Predicting Near-Field Strong Ground Motion of the Huaxian Ms8.5 Earthquake Based on Uncertainty Factors of Asperities

Abstract

The Weihe Plain is at high risk of disastrous earthquakes, such as the Huaxian Ms8.5 earthquake, which caused enormous casualties and economic losses. Therefore, reproducing the strong ground motion characteristics of the Huaxian earthquake is important for seismic design and disaster mitigation. The empirical Green’s function method is used to predict the ground motion characteristics of the Huaxian Ms8.5 earthquake by considering the uncertainty factors of asperities, considering the limited observations in the Weihe Plain and the inaccessibility of the Earth’s interior. The uncertainty asperity factors can be studied by the logic tree method, and source models considering these factors are constructed here. The uncertainty factors include the seismic moment M0, number of subfaults N, stress drop of an asperity Δσ, and asperity area Sa. The asperity area is assigned values of 19%, 22%, and 25% of the fault rupture area; the M0 values of the corresponding asperities account for 40%, 44%, and 48% of the entire M0; and there are two to four asperities. The permutations are combined into multiple-asperity source models. The two-asperity source models reflect the Huaxian earthquake characteristics better than the three- or four-asperity models.
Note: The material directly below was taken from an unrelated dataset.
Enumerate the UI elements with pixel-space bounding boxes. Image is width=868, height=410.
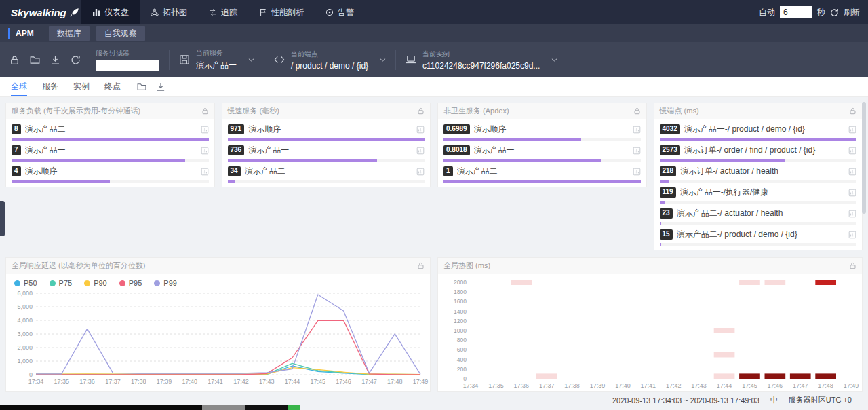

The asperity area accounts for approximately 22–25% of the fault rupture area, while the M0 of the corresponding asperities accounts for 44% and 48% of the entire M0. The long-axis direction of the ground motion distribution is the same as that of the mountains southeast of the Weihe Plain. The azimuth angle of the elliptical long axis is approximately 40–60° northeast. The greater the magnitude is, the more complex the number, location, and area of the asperities. This research extends the application of the empirical Green’s function method and can numerically simulate seismic intensity characteristics in areas with destructive earthquakes but few seismic records.